How is that so? You may put a question: In what way is the service of people, for instance, a service to you own self? Remember the few words that I spoke a little while ago, that one's essential being is also the essential being of everybody else. So the people that you see outside, even the world of space-time, is a wider dimension of the selfhood which is your own pure subjectivity. This is a subject that is a little difficult to understand, and is to be listened to with great caution and care. The service that you render to others – even to a dog, let alone human beings, even feeding manure to a tree for its sustenance or taking care of anything whatsoever – is not to be done with any kind of ulterior motive, much less even the consideration that it is something outside you.
Work becomes purely a spiritual form of worship only when the character of selfhood is introduced into the area of this performance of work and into the location of the direction towards which your work is motivated. You are serving your own self when you serve humanity. People sometimes glibly say, "Worship of man is worship of God." It is just a manner of speaking, without understanding what they mean. How does man become God? You know very well that no man can be equal to God. So how do you say that service of man is equal to service of God?
Therefore, merely talking in a social sense does not bring much meaning. It has a significance that is deeper than the social cloak that it bears – namely, the essential being of each person is present in every other person also.
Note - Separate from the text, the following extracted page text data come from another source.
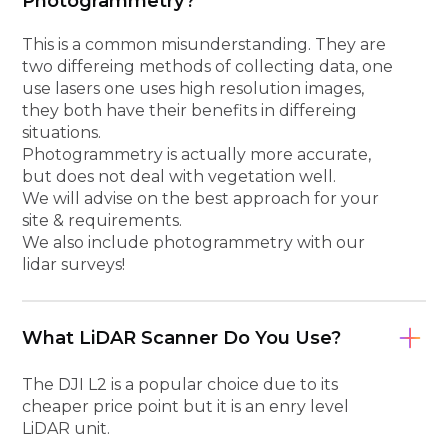
Photogrammetry?
This is a common misunderstanding. They are
two differeing methods of collecting data, one
use lasers one uses high resolution images,
they both have their benefits in differeing
situations.
Photogrammetry is actually more accurate,
but does not deal with vegetation well.
We will advise on the best approach for your
site & requirements.
We also include photogrammetry with our
lidar surveys!
What LiDAR Scanner Do You Use?
The DJI L2 is a popular choice due to its
cheaper price point but it is an enry level
LiDAR unit.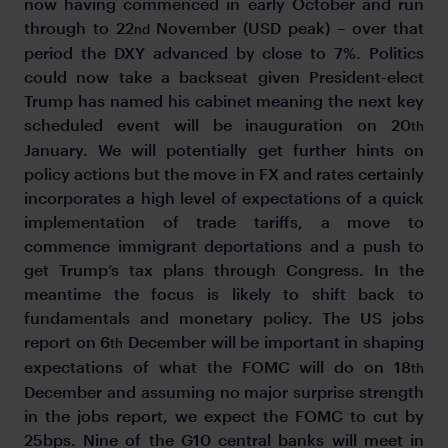
now having commenced in early October and run
through to 22
November (USD peak) – over that
nd
period the DXY advanced by close to 7%. Politics
could now take a backseat given President-elect
Trump has named his cabinet meaning the next key
scheduled event will be inauguration on 20
th
January. We will potentially get further hints on
policy actions but the move in FX and rates certainly
incorporates a high level of expectations of a quick
implementation of trade tariffs, a move to
commence immigrant deportations and a push to
get Trump’s tax plans through Congress. In the
meantime the focus is likely to shift back to
fundamentals and monetary policy. The US jobs
report on 6
December will be important in shaping
th
expectations of what the FOMC will do on 18
th
December and assuming no major surprise strength
in the jobs report, we expect the FOMC to cut by
25bps. Nine of the G10 central banks will meet in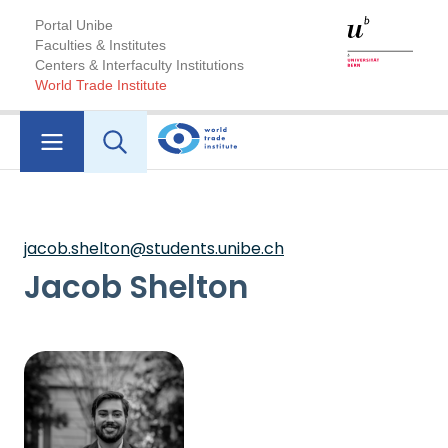
Portal Unibe
Faculties & Institutes
Centers & Interfaculty Institutions
World Trade Institute
jacob.shelton@students.unibe.ch
Jacob Shelton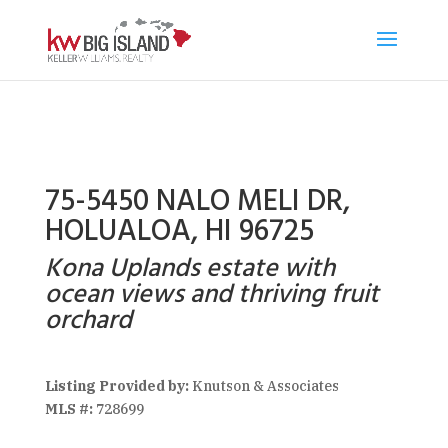
75-5450 NALO MELI DR,
HOLUALOA, HI 96725
Kona Uplands estate with
ocean views and thriving fruit
orchard
Listing Provided by:
Knutson & Associates
MLS #:
728699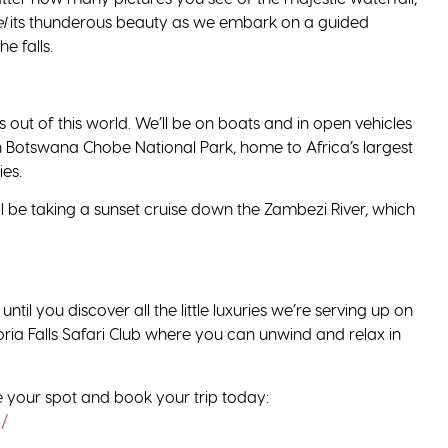
l
its thunderous beauty as we embark on a guided
he falls.
s out of this world. We’ll be on boats and in open vehicles
 in Botswana Chobe National Park, home to Africa’s largest
ies.
l be taking a sunset cruise down the Zambezi River, which
ntil you discover all the little luxuries we’re serving up on
ctoria Falls Safari Club where you can unwind and relax in
re your spot and book your trip today:
3/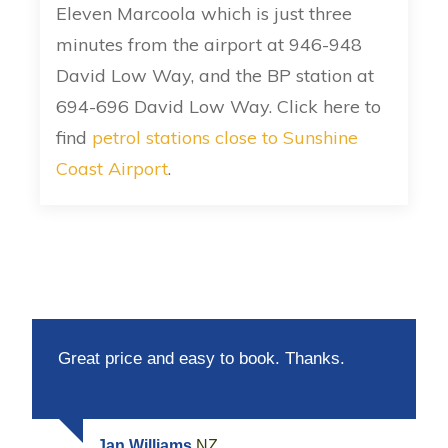
Eleven Marcoola which is just three
minutes from the airport at 946-948
David Low Way, and the BP station at
694-696 David Low Way. Click here to
find
petrol stations close to Sunshine
Coast Airport
.
Great price and easy to book. Thanks.
Jan Williams
NZ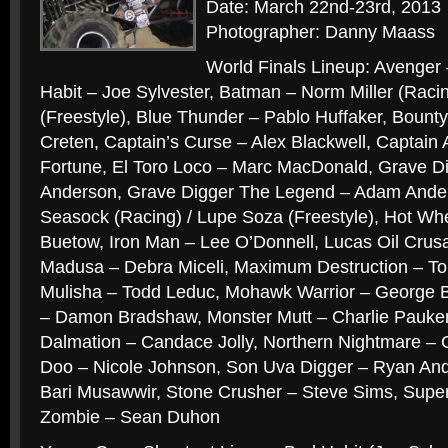
Date: March 22nd-23rd, 2013
Photographer: Danny Maass
World Finals Lineup: Avenger 
Habit – Joe Sylvester, Batman – Norm Miller (Racin
(Freestyle), Blue Thunder – Pablo Huffaker, Bount
Creten, Captain’s Curse – Alex Blackwell, Captain
Fortune, El Toro Loco – Marc MacDonald, Grave D
Anderson, Grave Digger The Legend – Adam Ander
Seasock (Racing) / Lupe Soza (Freestyle), Hot Whe
Buetow, Iron Man – Lee O’Donnell, Lucas Oil Crus
Madusa – Debra Miceli, Maximum Destruction – T
Mulisha – Todd Leduc, Mohawk Warrior – George 
– Damon Bradshaw, Monster Mutt – Charlie Pauke
Dalmation – Candace Jolly, Northern Nightmare 
Doo – Nicole Johnson, Son Uva Digger – Ryan An
Bari Musawwir, Stone Crusher – Steve Sims, Sup
Zombie – Sean Duhon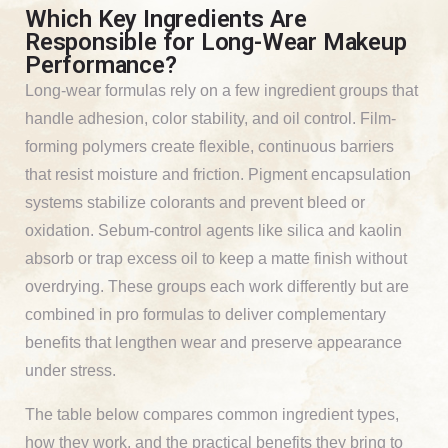
Which Key Ingredients Are
Responsible for Long-Wear Makeup
Performance?
Long-wear formulas rely on a few ingredient groups that
handle adhesion, color stability, and oil control. Film-
forming polymers create flexible, continuous barriers
that resist moisture and friction. Pigment encapsulation
systems stabilize colorants and prevent bleed or
oxidation. Sebum-control agents like silica and kaolin
absorb or trap excess oil to keep a matte finish without
overdrying. These groups each work differently but are
combined in pro formulas to deliver complementary
benefits that lengthen wear and preserve appearance
under stress.
The table below compares common ingredient types,
how they work, and the practical benefits they bring to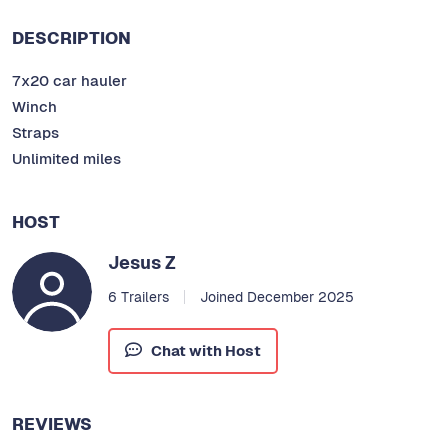
DESCRIPTION
7x20 car hauler
Winch
Straps
Unlimited miles
HOST
Jesus Z
6 Trailers
Joined December 2025
Chat with Host
REVIEWS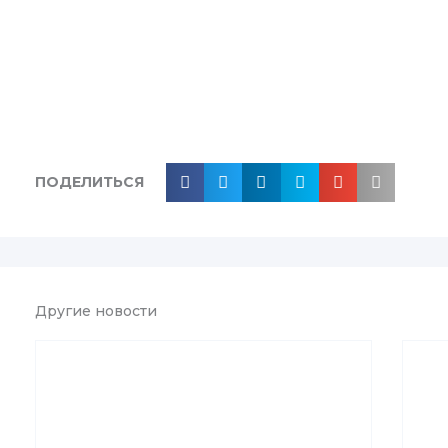
ПОДЕЛИТЬСЯ
Другие новости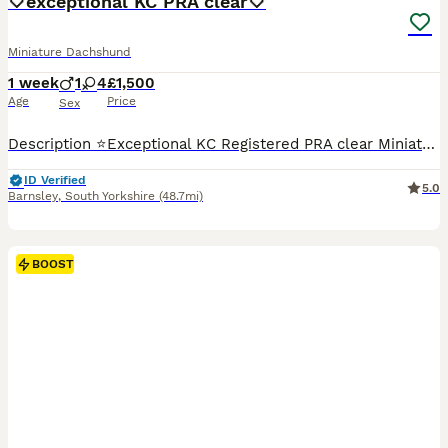
🤍exceptional KC PRA clear🤍
Miniature Dachshund
1 week
1
4
£1,500
Age
Price
Sex
Description ⭐️Exceptional KC Registered PRA clear Miniature Dachshunds We are proud council-registered home breeders passionate about breeding exceptional Miniature Dachshunds. All of our dogs are treasured family members, raised within our home and are never kennelled. Every puppy receives the very best start in life with constant care, socialisation, and enrichment fro
ID Verified
5.0
Barnsley
,
South Yorkshire
(48.7mi)
BOOST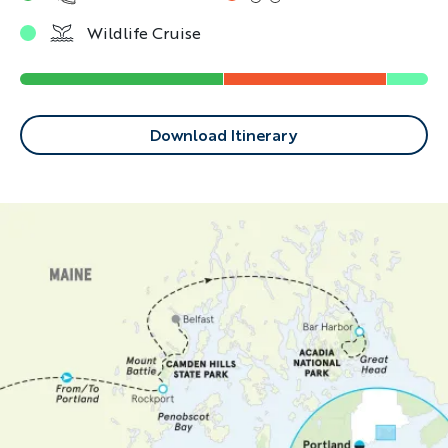
Wildlife Cruise
Download Itinerary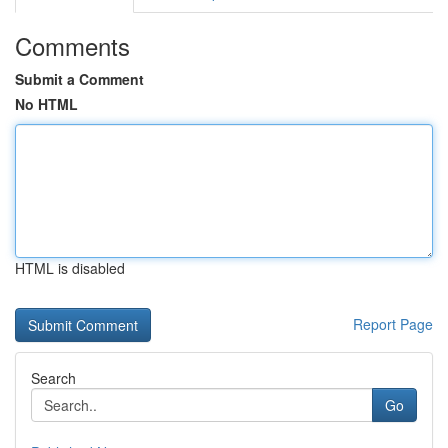
Comments
Submit a Comment
No HTML
HTML is disabled
Report Page
Search
Go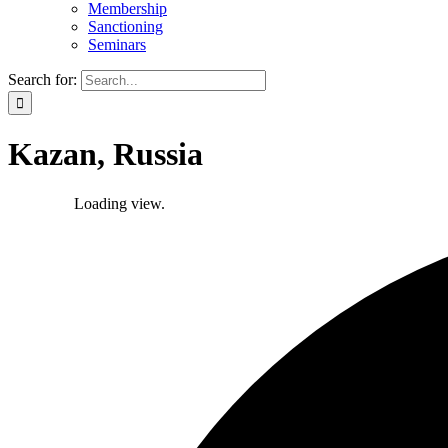
Membership
Sanctioning
Seminars
Search for:
Kazan, Russia
Loading view.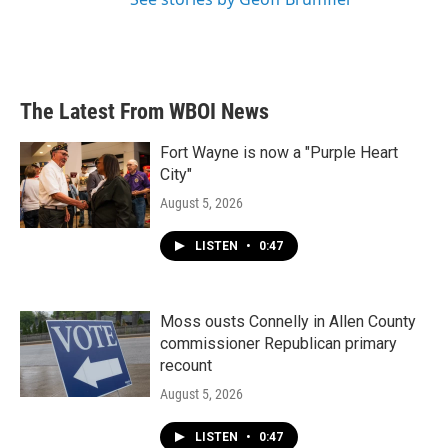
The Latest From WBOI News
Fort Wayne is now a "Purple Heart
City"
August 5, 2026
LISTEN
•
0:47
Moss ousts Connelly in Allen County
commissioner Republican primary
recount
August 5, 2026
LISTEN
•
0:47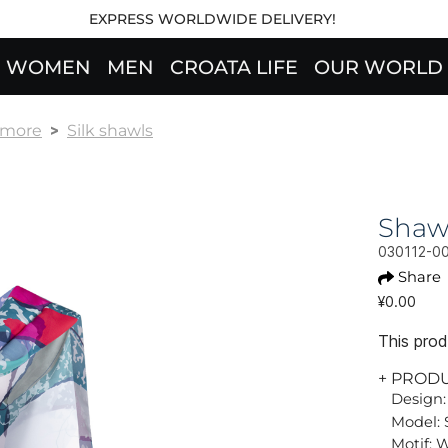
EXPRESS WORLDWIDE DELIVERY!
WOMEN
MEN
CROATA LIFE
OUR WORLD
& more
Silk shawls
Shaw
030112-0
Share
¥0.00
This produ
+ PROD
Design:
Model: 
Motif: 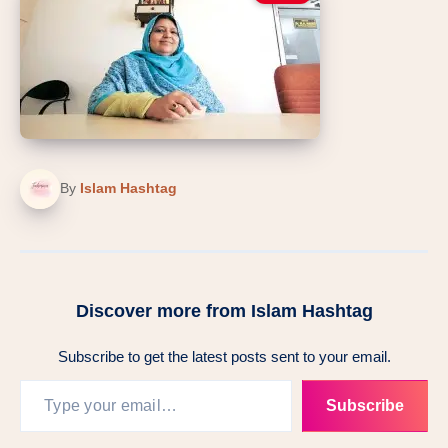
By
Islam Hashtag
Discover more from Islam Hashtag
Subscribe to get the latest posts sent to your email.
Type your email…
Subscribe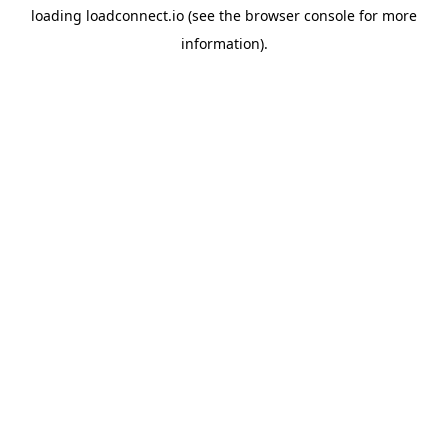
loading
loadconnect.io
(see the
browser console
for more
information).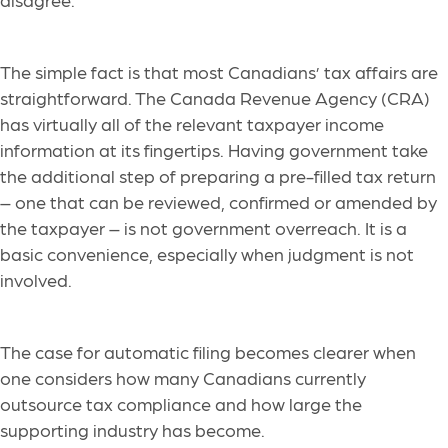
The simple fact is that most Canadians’ tax affairs are
straightforward. The Canada Revenue Agency (CRA)
has virtually all of the relevant taxpayer income
information at its fingertips. Having government take
the additional step of preparing a pre-filled tax return
– one that can be reviewed, confirmed or amended by
the taxpayer – is not government overreach. It is a
basic convenience, especially when judgment is not
involved.
The case for automatic filing becomes clearer when
one considers how many Canadians currently
outsource tax compliance and how large the
supporting industry has become.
So when you love your neighbor as yourself, you love that person not because that person is your neighbor in the sense of social nearness, but because there is a nearness which is spiritual. The person is near to you as a spiritual entity, as part of the same self that is you, rather than a nearness that is measurable by a distance of yards or kilometres.
The spiritual concept of work is the great theme of the Bhagavadgita. The whole theme of the Bhagavadgita is how we can conduct our activity in the sense of a transmutation of all its values into spiritual worship. Actually, service is not service done to anybody else – that term 'else' must be removed from the sentence. It is service done to a larger area of one's own self. This idea can be planted in one's own mind by doing service of any kind, whether it is service of Guru, service of mankind, or even work in an office without laying too much emphasis on the salary aspect, etc. If the administration is well managed, the salary will come of its own accord – you need not cry for it – and this universe is a well-managed organisation. It is not a political system which constantly requires amendment of laws and regulations. Everything is systematically ordained and, therefore, you need not have any doubt in your mind whether you gain anything at all by doing service in this manner. When you serve your own larger self, which becomes largest when it is a service done to the universe as a whole, virtually you are serving God, because the largest self is God. And it is an expanded form of your own self. This is the point to be borne in mind. This has to be borne in mind again and again because of the fact that this is the subject of the Upanishads.